Supplied entries:

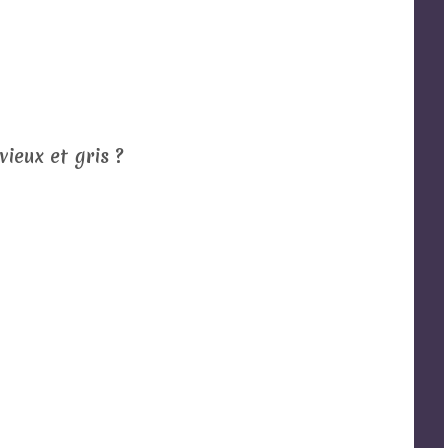
ieux et gris ?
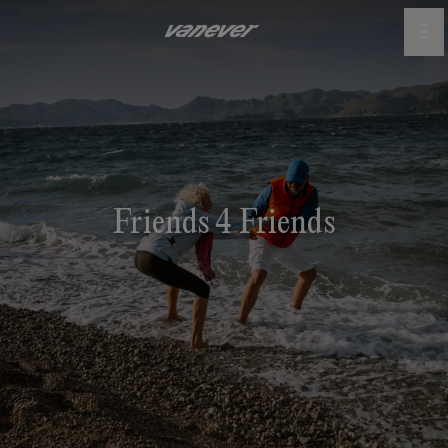
Friends 4 Friends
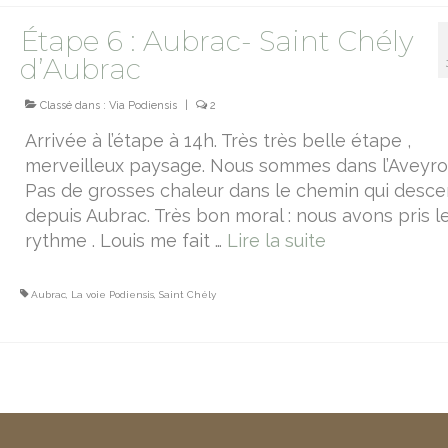
Étape 6 : Aubrac- Saint Chély
d’Aubrac
Classé dans :
Via Podiensis
|
2
Arrivée à l’étape à 14h. Très très belle étape ,
merveilleux paysage. Nous sommes dans l’Aveyro
Pas de grosses chaleur dans le chemin qui desc
depuis Aubrac. Très bon moral : nous avons pris l
rythme . Louis me fait …
Lire la suite­­
Aubrac
,
La voie Podiensis
,
Saint Chély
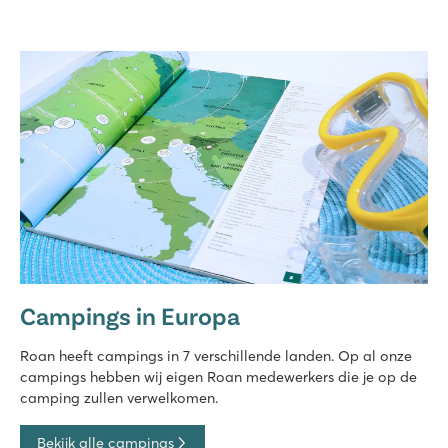
Campings in Europa
Roan heeft campings in 7 verschillende landen. Op al onze
campings hebben wij eigen Roan medewerkers die je op de
camping zullen verwelkomen.
Bekijk alle campings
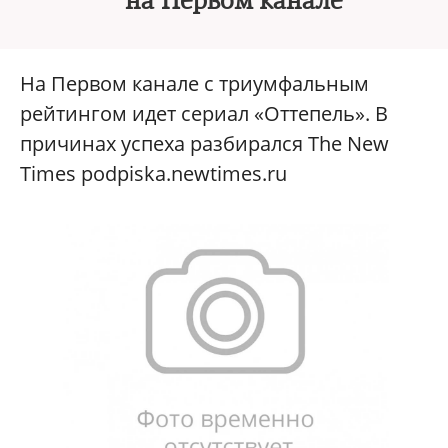
на Первом канале
На Первом канале с триумфальным
рейтингом идет сериал «Оттепель». В
причинах успеха разбирался The New
Times podpiska.newtimes.ru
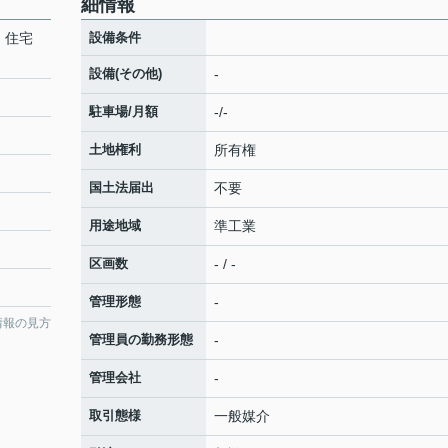
細情報
 住宅
設備条件
設備(その他)
-
駐車場/月額
-/-
土地権利
所有権
国土法届出
不要
用途地域
準工業
区画数
- / -
管理形態
-
情報の見方
管理員の勤務形態
-
管理会社
-
取引態様
一般媒介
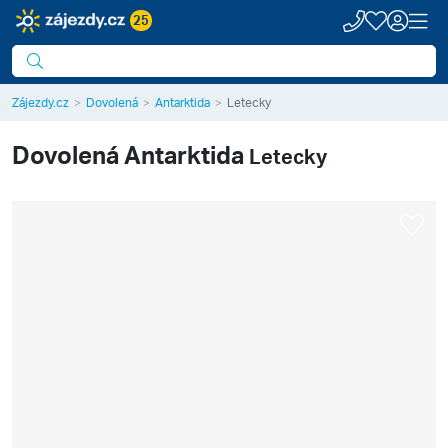
25
Zájezdy.cz
Dovolená
Antarktida
Letecky
Dovolená
Antarktida
Letecky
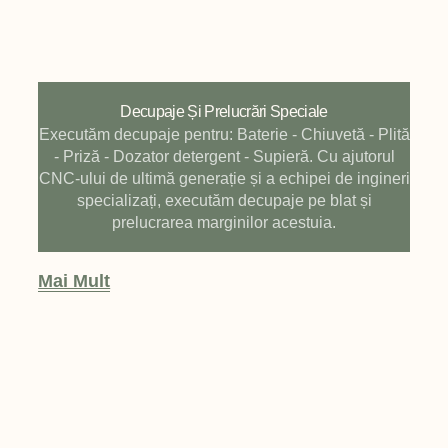
Decupaje Și Prelucrări Speciale
Executăm decupaje pentru: Baterie - Chiuvetă - Plită
- Priză - Dozator detergent - Supieră. Cu ajutorul
CNC-ului de ultimă generație și a echipei de ingineri
specializați, executăm decupaje pe blat și
prelucrarea marginilor acestuia.
Mai Mult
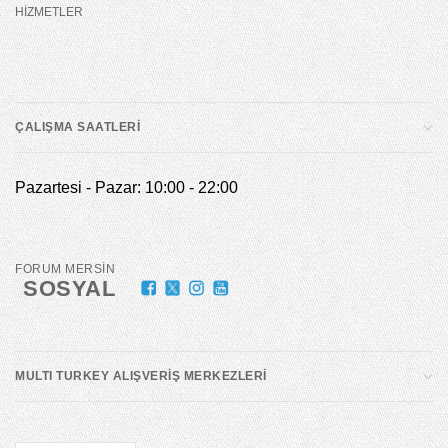
HİZMETLER
ÇALIŞMA SAATLERİ
Pazartesi - Pazar: 10:00 - 22:00
FORUM MERSİN
SOSYAL
MULTI TURKEY ALIŞVERİŞ MERKEZLERİ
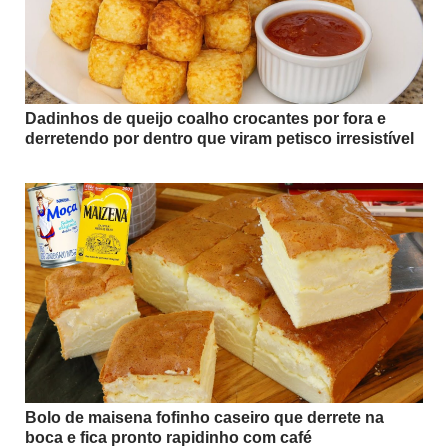
Dadinhos de queijo coalho crocantes por fora e
derretendo por dentro que viram petisco irresistível
Bolo de maisena fofinho caseiro que derrete na
boca e fica pronto rapidinho com café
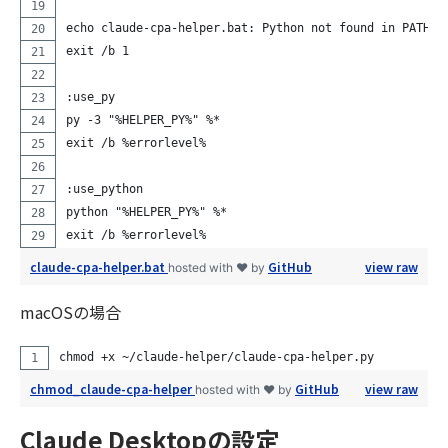
echo claude-cpa-helper.bat: Python not found in PATH (
exit /b 1
:use_py
py -3 "%HELPER_PY%" %*
exit /b %errorlevel%
:use_python
python "%HELPER_PY%" %*
exit /b %errorlevel%
claude-cpa-helper.bat
GitHub
view raw
hosted with ❤ by
macOSの場合
chmod +x ~/claude-helper/claude-cpa-helper.py
chmod_claude-cpa-helper
GitHub
view raw
hosted with ❤ by
Claude Desktopの設定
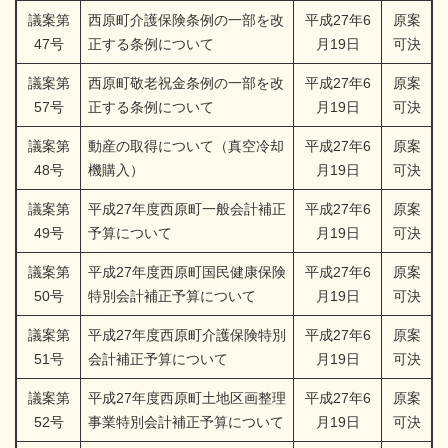
議案第
西原町介護保険条例の一部を改
平成27年6
原案
47号
正する条例について
月19日
可決
議案第
西原町敬老祝金条例の一部を改
平成27年6
原案
57号
正する条例について
月19日
可決
議案第
動産の取得について（真空冷却
平成27年6
原案
48号
機購入）
月19日
可決
議案第
平成27年度西原町一般会計補正
平成27年6
原案
49号
予算について
月19日
可決
議案第
平成27年度西原町国民健康保険
平成27年6
原案
50号
特別会計補正予算について
月19日
可決
議案第
平成27年度西原町介護保険特別
平成27年6
原案
51号
会計補正予算について
月19日
可決
議案第
平成27年度西原町土地区画整理
平成27年6
原案
52号
事業特別会計補正予算について
月19日
可決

Work item: The lines you need are those with the word "канале"; list them from the entries.

Task result:
на Первом канале
На Первом канале с триумфальным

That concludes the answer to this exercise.